Comment
Amyloidosis is a group of rare heterogenous diseases characterized by
the abnormal extracellular deposition of toxic insoluble fibrillar
protein that aggregates in different tissues. The incidence of CA is
estimated at 18-55 per 100000 person-years and is commonly associated
with immunoglobulin light chain (AL) or transthyretin amyloid (ATTR)

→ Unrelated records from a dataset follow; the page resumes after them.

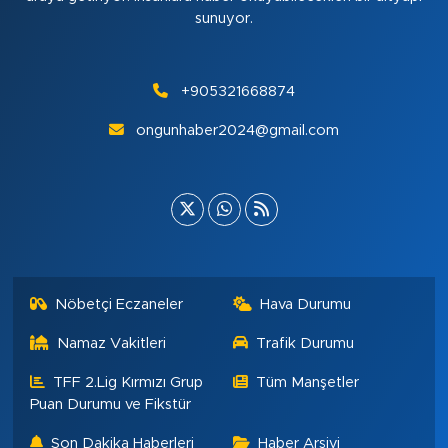
sunuyor.
+905321668874
ongunhaber2024@gmail.com
Nöbetçi Eczaneler
Hava Durumu
Namaz Vakitleri
Trafik Durumu
TFF 2.Lig Kırmızı Grup
Tüm Manşetler
Puan Durumu ve Fikstür
Son Dakika Haberleri
Haber Arşivi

(1). AL is a result of extracellular deposition of fibril-forming
monoclonal immunoglobulin light-chains, usually secreted by a plasma
cell clone. ATTR is most frequently wild-type (wtATTR) and acquired,
associated with a male gender, and increasing age, but may be hereditary
with mutated forms of transthyretin (2). The dominant pathophysiology of
CA is biventricular restrictive cardiomyopathy and resultant diastolic
followed by systolic heart failure. Common complications include
conduction disorders, embolic events, and syncope. In the absence of
epicardial coronary artery disease, angina is associated with
obstructive intraluminal coronary microangiopathy. CA carries a poor
prognosis, with a median survival of 24-66 months in AL, and 75 months
in ATTR (2).
Treatment involves management of heart failure using loop diuretics and
aldosterone antagonists; beta blockers and ACE inhibitors are often not
tolerated. The underlying disease can be targeted with chemotherapy +/-
autologous stem cell transplantation to eradicate the plasma cell clone
responsible for AL amyloid, and in wtATTR Tafamidis given (a drug which
stabilizes the transthyretin tetramer and therefore may reduce the
formation of ATTR amyloid) (3).
Management of coronary artery disease with co-existing CA is
challenging. What angiographically appears as surgical disease does not
exclude underlying obstructive intraluminal microangiopathy, and results
of revascularisation are therefore difficult to predict. Current
preoperative risk models such as Euroscore II are invalid in patients
with CA, as diastolic dysfunction is not considered. Usual indicators
for pre-operative risk such as functional status and LVEF may offer
false reassurance.
There is a growing body of evidence for the association between aortic
stenosis and CA, with this subgroup of patients at increased risk
following surgical valve replacement (4). Although more limited, current
evidence of mitral valve surgery in patients with concomitant CA report
excellent outcomes (5). Data on bypass surgery is far more limited but
given reasonable reported outcomes in other cardiac surgical procedures,
our initial view was that surgery, whilst high risk, was a reasonable
approach. Subsequently, we are aware of only four published case reports
(comprising five patients) of CABG in patients with CA. Four patients
died shortly after surgery due to profound LCOS (6-8); and one survived
the initial post-operative period only to succumb to electromechanical
dissociation a few months later (9). Given our experience and the
evidence available, we now conclude that percutaneous coronary
intervention (PCI) must be preferred to CABG, even when coronary anatomy
would normally suggest surgery the intervention of choice.